10 guidelines to get good value for your Business for Sale

Your business is probably one of your biggest assets, so it is important that you enable it to have its optimum value at the time of sale.  There are many mistakes you can make in selling a business, which can devalue it. You must ensure you get good value for your Business for Sale. Follow these guidelines so that you can avoid these mistakes.

  1. Plan the sale:

Ideally you should start to plan for a sale 3 years before you expect to sell, but if you are already too late for that, at least one year is necessary. There are many things to plan in getting the business ready, from making sure your bookkeeping is in order to refurbishment.  Thought needs to go into how you plan the transition, whether you provide training, what assets you are selling and if you are selling the business as a whole.  All these things and many more need time.  Professional help can enable you to make a thorough plan in preparation for sale and is important at this stage if you want to get a good price for your business.

  1. Put the business on the market:

It is tempting when someone recommends a buyer or shows interest in buying your business to just pursue that one lead. However, when you are only opening the option to one buyer, it is unlikely that you will get the price the business is worth. Make sure you get the advertisement of the sale of your business to a large group of potential buyers.
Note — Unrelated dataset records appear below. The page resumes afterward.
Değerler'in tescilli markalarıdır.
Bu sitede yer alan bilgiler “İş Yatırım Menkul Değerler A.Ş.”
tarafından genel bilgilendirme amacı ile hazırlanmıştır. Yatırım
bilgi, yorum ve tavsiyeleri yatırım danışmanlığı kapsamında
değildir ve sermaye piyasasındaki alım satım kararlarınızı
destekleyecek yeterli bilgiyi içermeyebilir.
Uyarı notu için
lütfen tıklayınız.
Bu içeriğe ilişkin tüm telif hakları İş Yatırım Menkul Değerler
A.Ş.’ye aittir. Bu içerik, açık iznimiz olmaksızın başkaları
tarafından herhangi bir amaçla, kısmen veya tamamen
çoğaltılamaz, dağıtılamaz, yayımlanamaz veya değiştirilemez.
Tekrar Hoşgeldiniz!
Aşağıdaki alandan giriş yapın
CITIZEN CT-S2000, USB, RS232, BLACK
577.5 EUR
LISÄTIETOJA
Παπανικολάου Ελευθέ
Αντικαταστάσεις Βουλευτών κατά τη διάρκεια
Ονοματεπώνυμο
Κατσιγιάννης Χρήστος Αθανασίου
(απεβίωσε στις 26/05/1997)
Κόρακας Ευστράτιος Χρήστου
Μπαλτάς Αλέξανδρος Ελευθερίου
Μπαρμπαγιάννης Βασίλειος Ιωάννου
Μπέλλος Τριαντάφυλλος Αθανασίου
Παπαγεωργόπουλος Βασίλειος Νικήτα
  1. Tell it how it is – warts and all:

It is essential to be honest about your business, even with something that is negative. Once a buyer is interested and is ready to make a deal they will want to investigate in more details about the business and do due diligence.  If they come across something hidden this will cast doubts into their minds that there could be other issues with the business.  At this point the buyer will usually reduce the price they are willing to pay and more often than not a deal is no longer reached.  So it is important to be upfront with anything that may seem negative and deal with it head on, so that it can be managed well from the start.

  1. Keep focused:

When in negotiations to sell your business, it is easy to lose your focus on running the business. If this leads in turn to a down turn in the business then this will also cause a down turn in the price someone is willing to pay.  You may need to renegotiate a previously agreed price, adding to the stress. It is definitely advisable to turn to those who are in the Mergers and Acquisition profession, so that they can deal with all the nitty-gritty, keeping the stress away from you and allowing you to keep running your business well to the end.
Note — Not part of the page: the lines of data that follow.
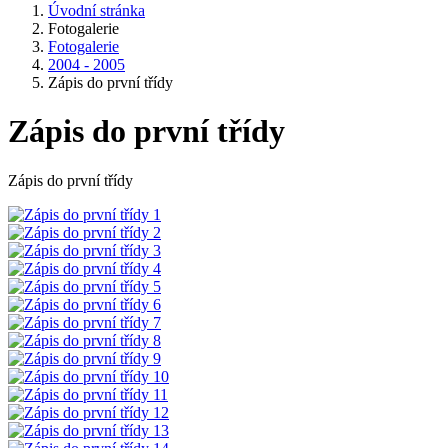
Úvodní stránka
Fotogalerie
Fotogalerie
2004 - 2005
Zápis do první třídy
Zápis do první třídy
Zápis do první třídy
  1. Diversify the customer base:

It is risky taking on a business where there is only a small customer base. There is a likelihood some customers will discontinue their custom after the sale of the business.  Acquirers know this and will want to see a wide customer base so this likelihood will have less effect.  More than 10% of the revenue or profits should not come from a single customer.  If you are not able to broaden the customer base, make sure you have long term contracts which will reassure the buyer that the customers are there to stay.   .

  1. Develop your staff:

A buyer will be looking to take on a business that can keep on working well and grow after they have bought it. It will be of great benefit to them if the staff is well trained and competent in running the business and so add to its value.  Staff training, specifically in managerial roles should start at least a year before putting your business up for sale.  Nobody will want to buy a business that is dependent solely on the skills of the seller for its success.
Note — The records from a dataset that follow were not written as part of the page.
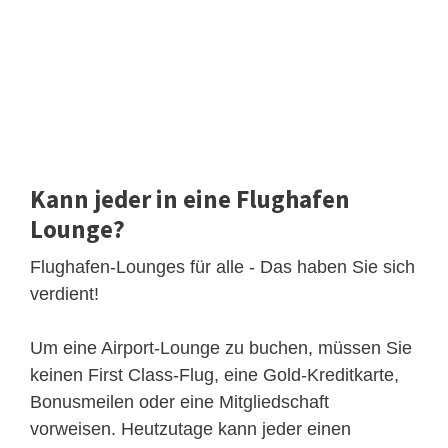
Kann jeder in eine Flughafen
Lounge?
Flughafen-Lounges für alle - Das haben Sie sich
verdient!
Um eine Airport-Lounge zu buchen, müssen Sie
keinen First Class-Flug, eine Gold-Kreditkarte,
Bonusmeilen oder eine Mitgliedschaft
vorweisen. Heutzutage kann jeder einen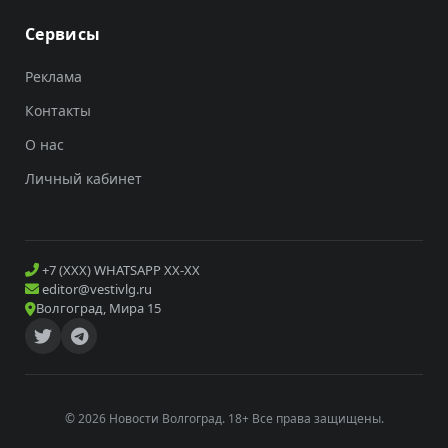
Сервисы
Реклама
Контакты
О нас
Личный кабинет
+7 (XXX) WHATSAPP XX-XX
editor@vestivlg.ru
Волгоград, Мира 15
© 2026 Новости Волгоград. 18+ Все права защищены.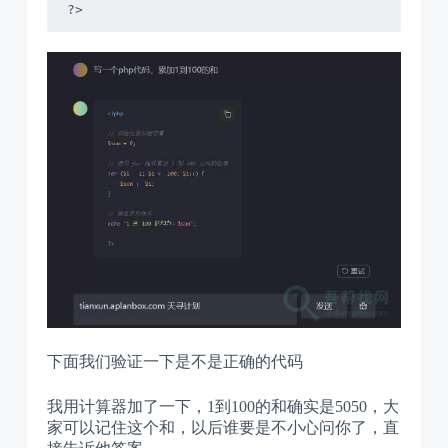
?>
下面我们验证一下是不是正确的代码
我用计算器加了一下，1到100的和确实是5050，大
家可以记住这个和，以后谁要是不小心问你了，直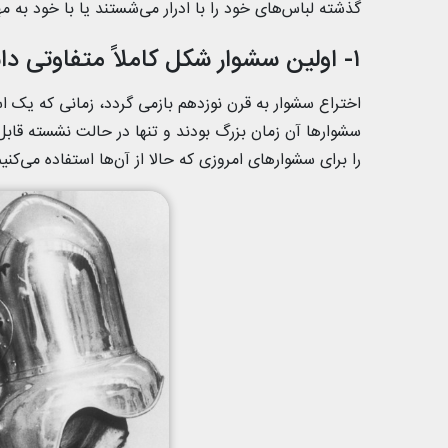
گذشته لباس‌های خود را با ادرار می‌شستند یا با خود به مهم
۱- اولین سشوار شکل کاملاً متفاوتی داشت
را برای سشوارهای امروزی که حالا از آن‌ها استفاده می‌کنیم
  1. Make sure your book keeping is good:

Good bookkeeping speaks volumes about the running of a business and inspires confidence in the business. It also helps in due diligence and in the process of the negotiations, by giving an accurate account of the business and its financial history.

  1. Have thorough and strong contracts:

Make sure that all your contracts are water tight and up to date. An acquirer will not want  an agreement which could mean rises in rent. Or even that suppliers could pull out without warning. Make sure to protect your intellectual property and have good insurance. You will then get good value for your Business for Sale.

  1. Keep it confidential:

When customers or employees hear about a possible sale they may leave you because of the uncertainty this causes. Competitors can also use this for their advantage.  If you are concerned about a key employee, give them incentives to encourage them to stay. But be aware of the cost to the company in this case.

  1. Strong deal making team:

Many acquirers are experienced in buying a business. And have a strong team dedicated to making deals with professional advisors and lawyers. It is important that you have a team that can match this professionalism in order to get a good deal. Mergers and Acquisition advisors can be the solution to dealing with tough negotiations and making sure there is a efficiently closed fair deal.

In summary

In order to sell a business at its best value there are a number of things to keep in consideration.  Planning should start early, as much as 3 years, before putting it up for sale, not only to work out details of the transition, but also for the business to be running at its optimum potential.  Train staff in management and the paperwork correct and thorough.   It is important to market the business well to a range of potential buyers and to be clear about all the aspects of the business.  A good team is also important for making the negotiations. So, this is how you can good value for your Business for Sale.